Congress holds hearing on Haiti for first time in 20 years

Panel listens as Haitian activists describe corruption

By Alex Daugherty, McClatchy Washington Bureau
Published: December 10, 2019, 10:03pm

WASHINGTON — Minutes after House Democrats announced articles of impeachment on President Donald Trump on Tuesday, Rep. Frederica Wilson entered a meeting room in Washington and asked a group of Haitian activists about efforts to impeach their embattled president, Jovenel Moise.

“We live in the United States and we have corruption … right in our White House just like you have corruption with your president,” said Wilson, D-Fla. “What has happened to the impeachment process in Haiti?”

Emmanuela Douyon, an economist and activist with Petrochallenger and Nou Pap Domi anti-corruption grassroots movement, laid out a scenario that makes the allegations against Trump look minuscule in comparison.

“They voted against (impeachment),” Douyon said of the Lower House of Deputies in the Haitian Parliament that is controlled by the executive. “Parliament members received money for their vote. There is a corrupt Parliament where the majority allies with the president and they are taking money from the president and their party to vote when he needed their support.”

This was the same legislative body that jettisoned the prime minister in March, leaving Haiti without a legitimate government since.

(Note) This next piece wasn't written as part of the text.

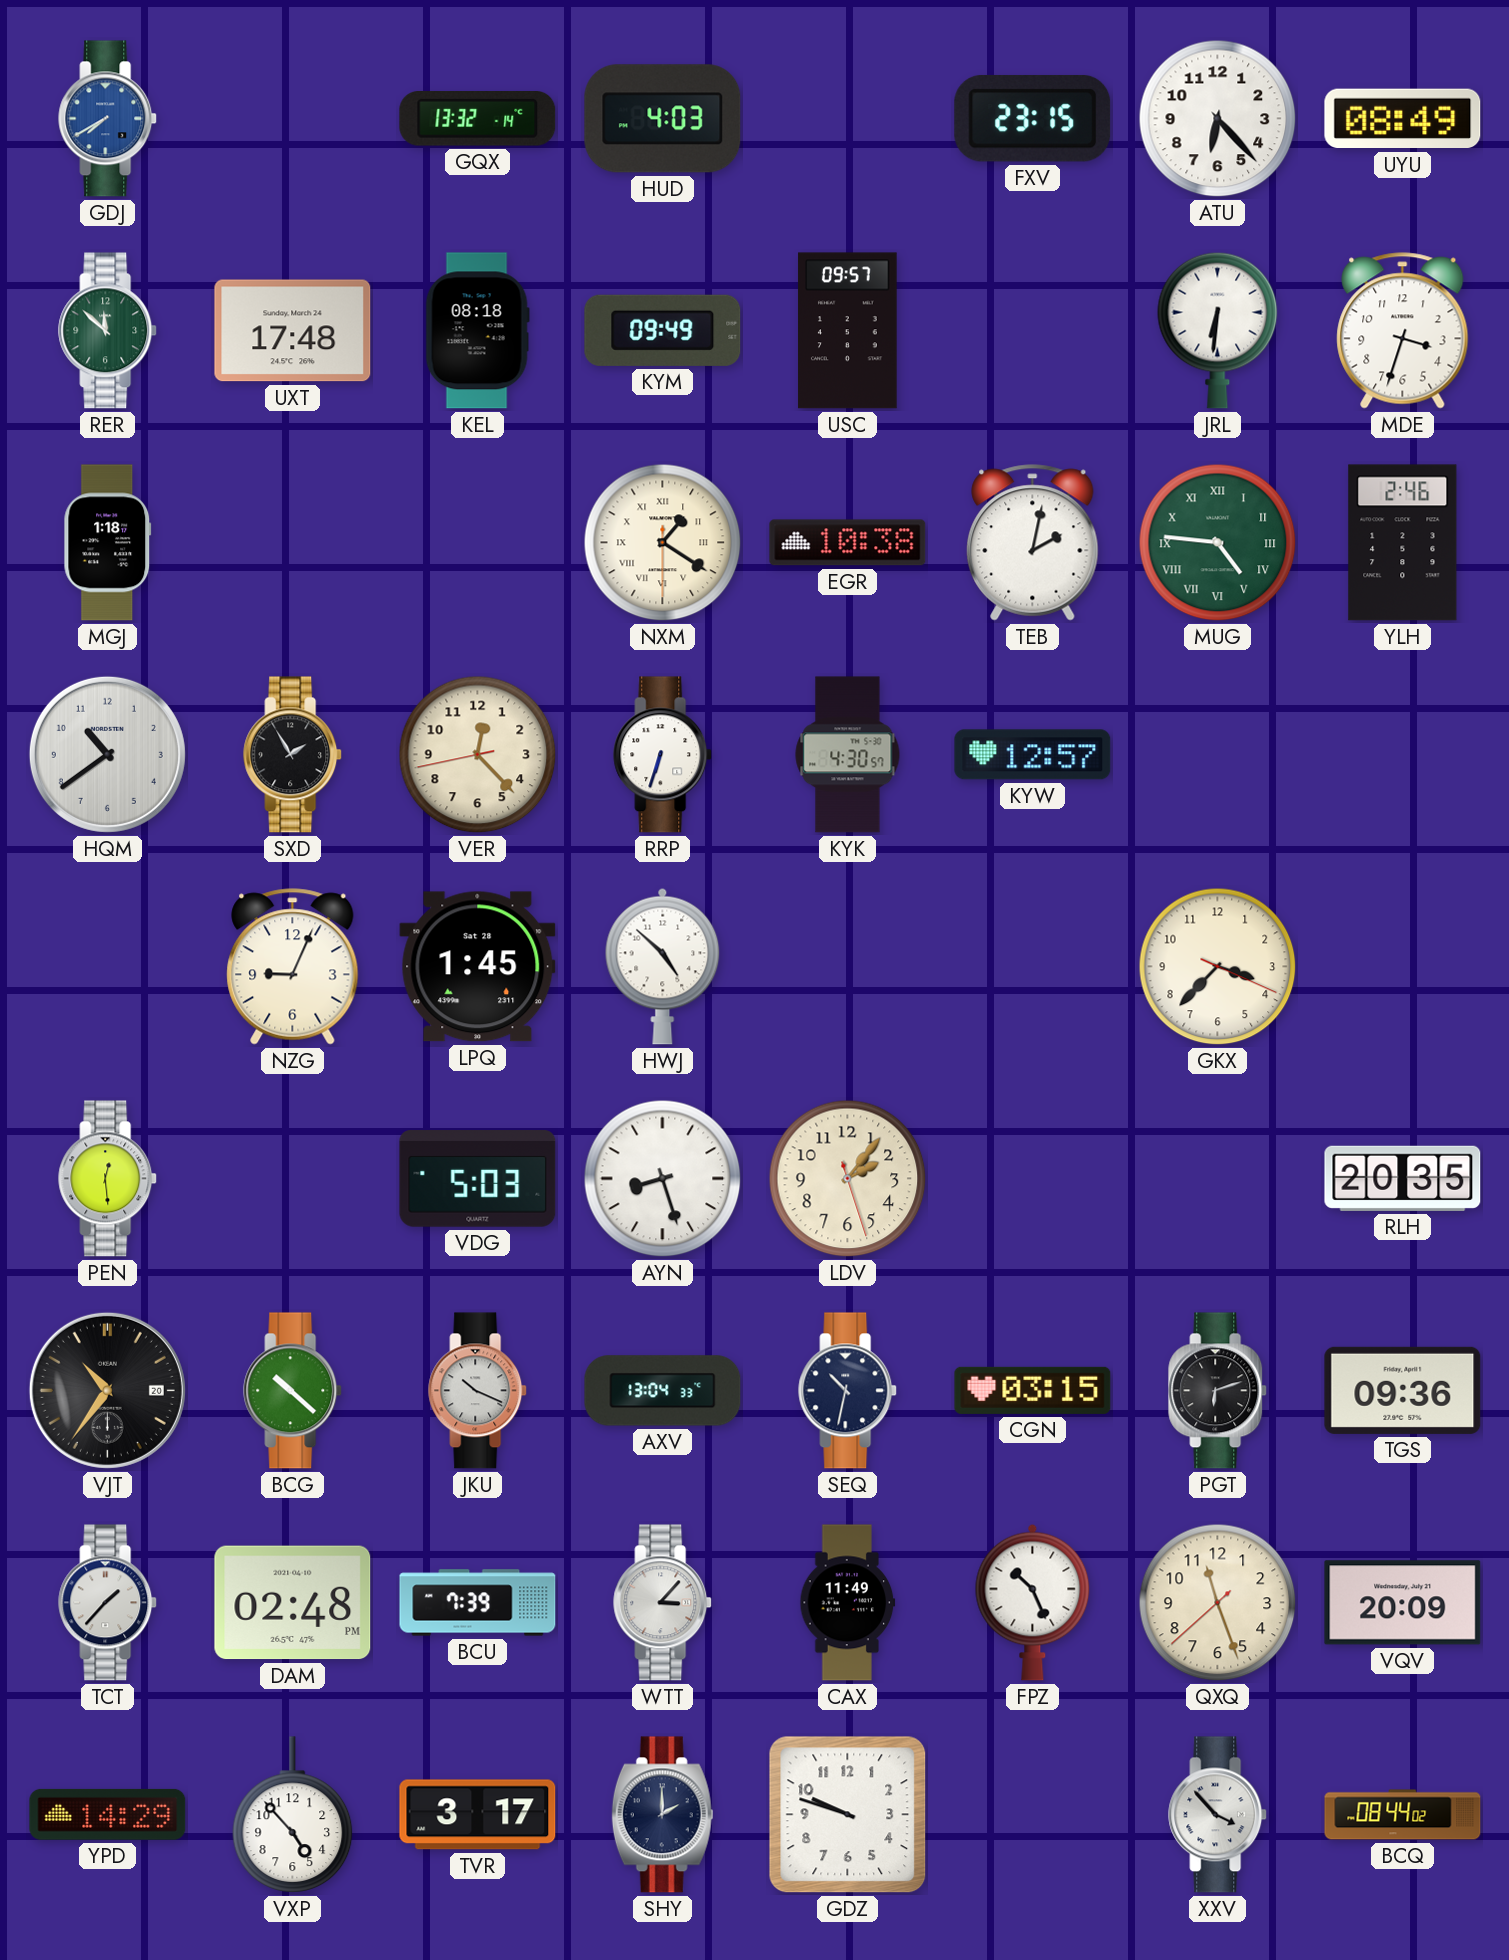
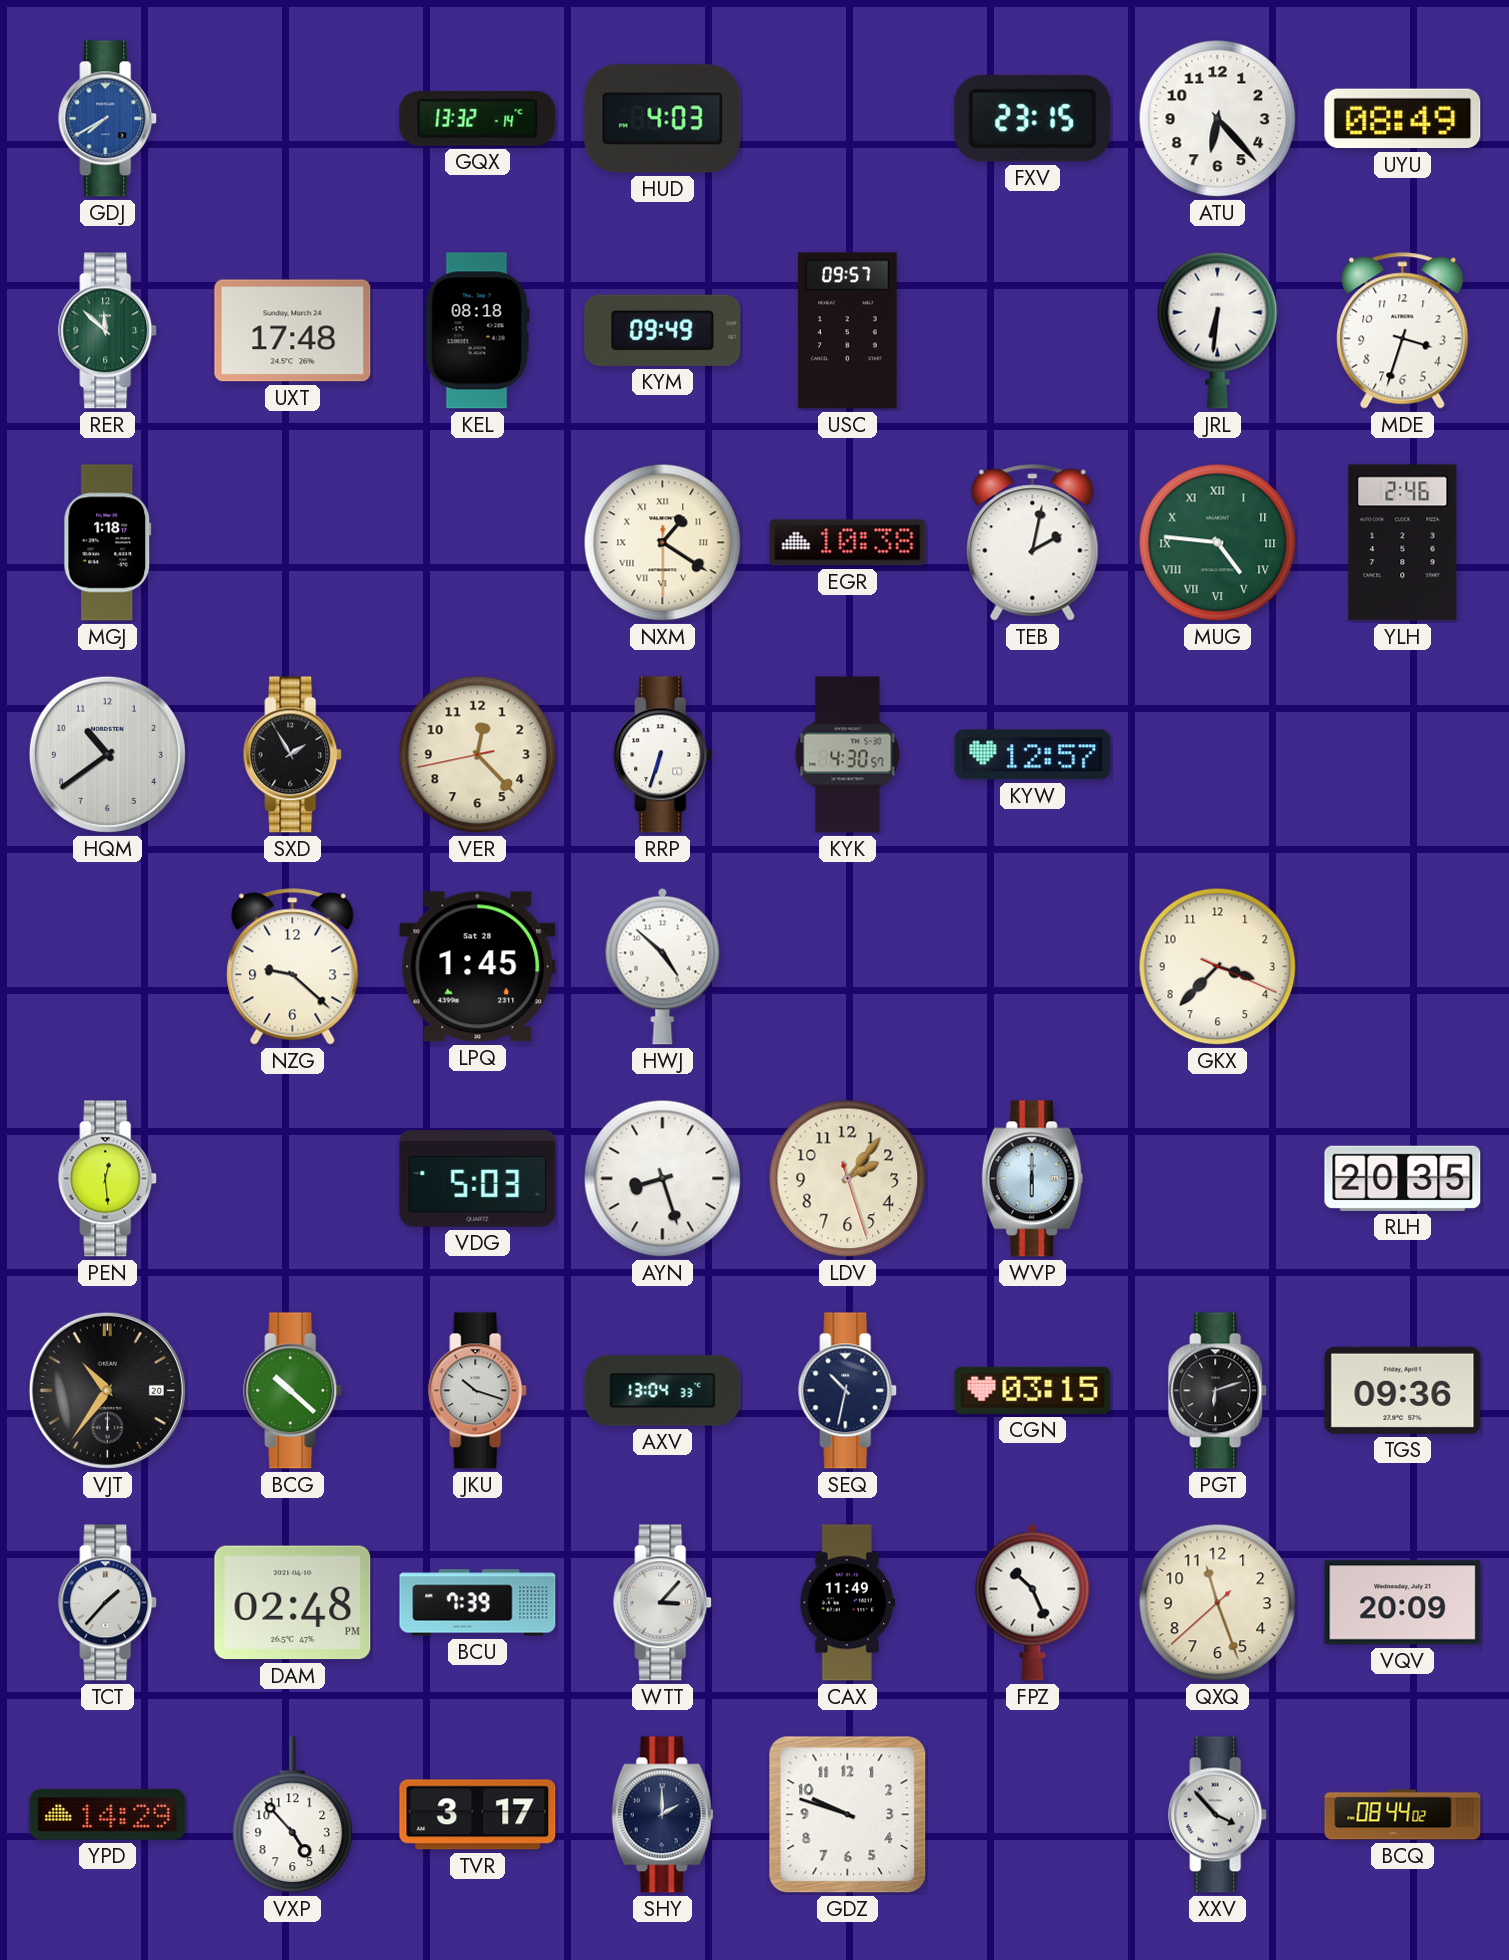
NZG: 9:04 -> 9:22
WVP: none -> 6:00
JKU: 10:19 -> 10:18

The House Foreign Affairs Committee held its first hearing on Haiti in 20 years amid ongoing political instability and widespread anti-government protests calling for Moise to step down. Wilson, who is not a member of the committee but represents one of the largest Haitian communities in the United States, said she pressured the committee to hold the hearing.

“We have basically put Haiti on the back burner for too long,” Wilson said. “There’s apathy in the United States, there’s apathy in Haiti. Now, we have to put Haiti in the conversation of this committee. I am the genesis of this committee hearing because I said you got to have a hearing on Haiti.”

Wilson also organized a roundtable on Haiti with House Speaker Nancy Pelosi in October, where prominent Haitian-American leaders said the U.S. should stop meddling in Haiti and Moise should go.

While subcommittee hearings in Congress usually draw one or two lawmakers, Tuesday’s hearing was attended by three Republicans and 11 Democrats. Four Democrats, Reps. Maxine Waters, D-Calif., Barbara Lee, D-Calif., Ayanna Pressley, D-Mass., and Wilson attended the hearing and asked questions even though they are not members of the Foreign Affairs Committee, which is rare.

Loading...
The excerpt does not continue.